Watch-dog
Overview
This solution consists of three scripts designed to monitor the status of Trisul-Hub and Trisul-Probe in real-time. The scripts detect when the systems are down and send alerts to the syslog. Additionally, they can be configured to send email alerts.
Scripts
- HUB-FLUSHER-WATCHDOG
- RUN-HUB-FLUSHER
- Monitors the status of Trisul-System by analyzing logs.
- Sends alerts to syslog when the system is down.
- Sends alerts when the system is up after a certain interval.
- Accepts a maximum of one context at a time.
Configure mail in trisul to receive alert 🔔
- Detects multiple context statuses of Trisul-System.
- Sends alerts for all non-running contexts to syslog.
- Depends on the
hub_flusher_watchdog.sh
script.
Modes
- FLOW MODE ( IPDR Customer )
- COUNTER GROUP MODE ( Analytics Customer )
Requires the GUUID key to be provided.
How it works ?
-
Preliminary Check
- Checks if the config file is available for the given context.
- Extracts log file location from the given context config file.

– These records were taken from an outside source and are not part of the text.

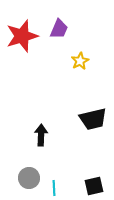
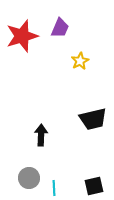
purple trapezoid: moved 1 px right, 1 px up
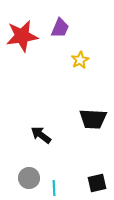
red star: rotated 8 degrees clockwise
yellow star: moved 1 px up
black trapezoid: rotated 16 degrees clockwise
black arrow: rotated 55 degrees counterclockwise
black square: moved 3 px right, 3 px up
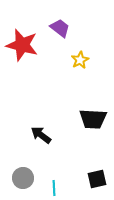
purple trapezoid: rotated 75 degrees counterclockwise
red star: moved 9 px down; rotated 24 degrees clockwise
gray circle: moved 6 px left
black square: moved 4 px up
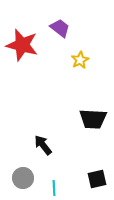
black arrow: moved 2 px right, 10 px down; rotated 15 degrees clockwise
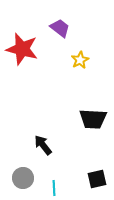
red star: moved 4 px down
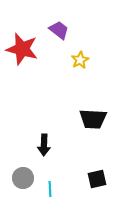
purple trapezoid: moved 1 px left, 2 px down
black arrow: moved 1 px right; rotated 140 degrees counterclockwise
cyan line: moved 4 px left, 1 px down
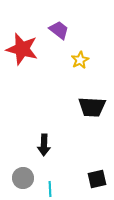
black trapezoid: moved 1 px left, 12 px up
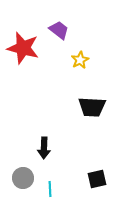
red star: moved 1 px right, 1 px up
black arrow: moved 3 px down
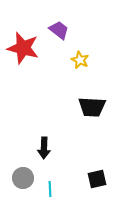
yellow star: rotated 18 degrees counterclockwise
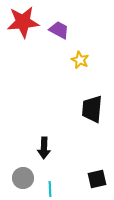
purple trapezoid: rotated 10 degrees counterclockwise
red star: moved 26 px up; rotated 20 degrees counterclockwise
black trapezoid: moved 2 px down; rotated 92 degrees clockwise
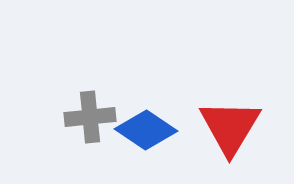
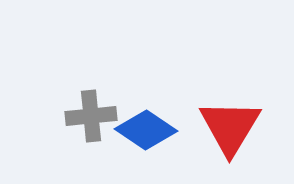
gray cross: moved 1 px right, 1 px up
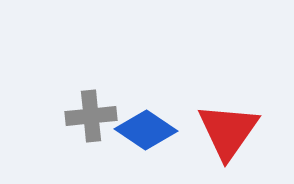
red triangle: moved 2 px left, 4 px down; rotated 4 degrees clockwise
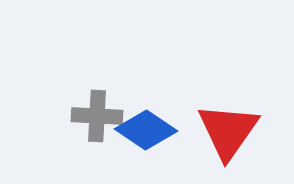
gray cross: moved 6 px right; rotated 9 degrees clockwise
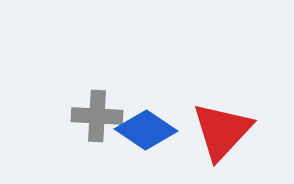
red triangle: moved 6 px left; rotated 8 degrees clockwise
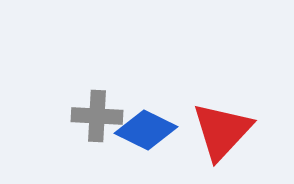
blue diamond: rotated 8 degrees counterclockwise
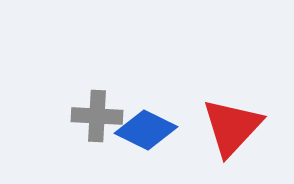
red triangle: moved 10 px right, 4 px up
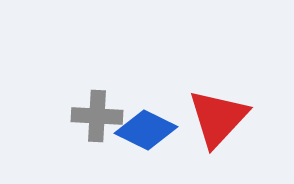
red triangle: moved 14 px left, 9 px up
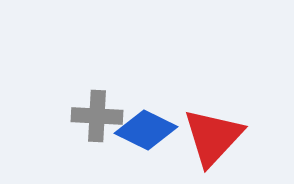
red triangle: moved 5 px left, 19 px down
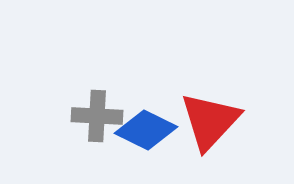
red triangle: moved 3 px left, 16 px up
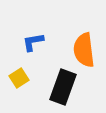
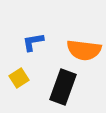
orange semicircle: rotated 76 degrees counterclockwise
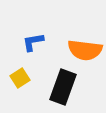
orange semicircle: moved 1 px right
yellow square: moved 1 px right
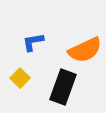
orange semicircle: rotated 32 degrees counterclockwise
yellow square: rotated 12 degrees counterclockwise
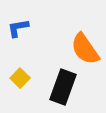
blue L-shape: moved 15 px left, 14 px up
orange semicircle: moved 1 px up; rotated 80 degrees clockwise
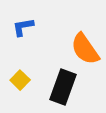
blue L-shape: moved 5 px right, 1 px up
yellow square: moved 2 px down
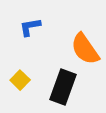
blue L-shape: moved 7 px right
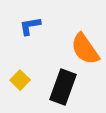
blue L-shape: moved 1 px up
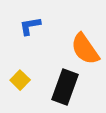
black rectangle: moved 2 px right
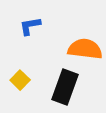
orange semicircle: rotated 132 degrees clockwise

- Checks if the log file is accessible by the script owner.
-
If the above conditions are not met, the script stops.
-
Gather Information from Log
- Accesses the latest log file and gets the timestamp of the last log.
- For Flow Mode, fetches the latest log with END-IPFLOW-FLUSH.
- For GUUID Mode, fetches the latest log with the user-given GUUID-KEY and END-CG-FLUSH.
- Extracts flushed value, timestamp, and number of dropped packets from the logs.
-
Process Gathered Information
- Checks if the fetched log file is empty.
- Checks if the flushed value is not zero.
- Checks if the difference between the timestamp of the log and the system is not more than the fixed seconds.
-
If the above conditions are not met, an alert is generated.
Requirements
- Run this script as root
- Ensure cronjob is installed.
- Configure email in Trisul (if email alerts are required).
Options
Option | Default value | Description | Usage |
---|---|---|---|
-c CONTEXT-NAME | context0 | Context name | -c all [prints the flusher for all context] or -c rack245' |
-e CONTEXT-NAME | - | Ignore context for checking | -e netflow -e headoffice |
-s HOST-NAME | hostname | Host name | -s Trisul-Server |
-i INTERVAL | - | Check flushed item count for last n minutes | -i 2 |
-g COUNTER_GROUP | - | Check this counter group in log | -g {2314BB8E-2BCC-4B86-8AA2-677E5554C0FE} |
-f CHECK_FLOW_COUNT | - | Check flushed flow count | -f |
-v VERBOSE | - | Print information like flushed flows | -v |
-m MATCH_ANY_ENGINE | - | Check if any 1 engine is flushed | -m |
-r RESTART | - | Restart context if down | -r |
How to Run this Script
- FLOW-MODE
- COUNTER_GROUP-MODE
/usr/local/share/trisul-hub/run_hub_watchdog.sh -c context0 -g {2314BB8E-2BCC-4B86-8AA2-677E5554C0FE} -v
Execution Options
The script can be executed with or without the -i argument, which controls the verbosity of the output.
Verbose Mode (-i)
When executed with the -i argument, the script operates in verbose mode. In this mode, the script prints all values to the terminal, providing detailed information about the context status.
Non-Verbose Mode (No -i)
When executed without the -i argument, the script only prints values to the terminal if the context is not running. This mode provides a more concise output, only alerting the user to contexts that are not running.
Example - How alert generated when the conditions not met
/usr/local/share/trisul-hub/run_hub_watchdog.sh -c rack265
Alert Generation
The script generates alerts to the syslog based on the flush value. If the flush value is 0, it indicates that the context is not running, and an alert is generated.
Alert Format
The alert format is the same for both Flow Mode and GUUID Mode. The script sends a standardized alert message to the syslog, indicating that the context is not running.
Note: The alert message does not distinguish between Flow Mode and GUUID Mode. The same alert format is used for both modes.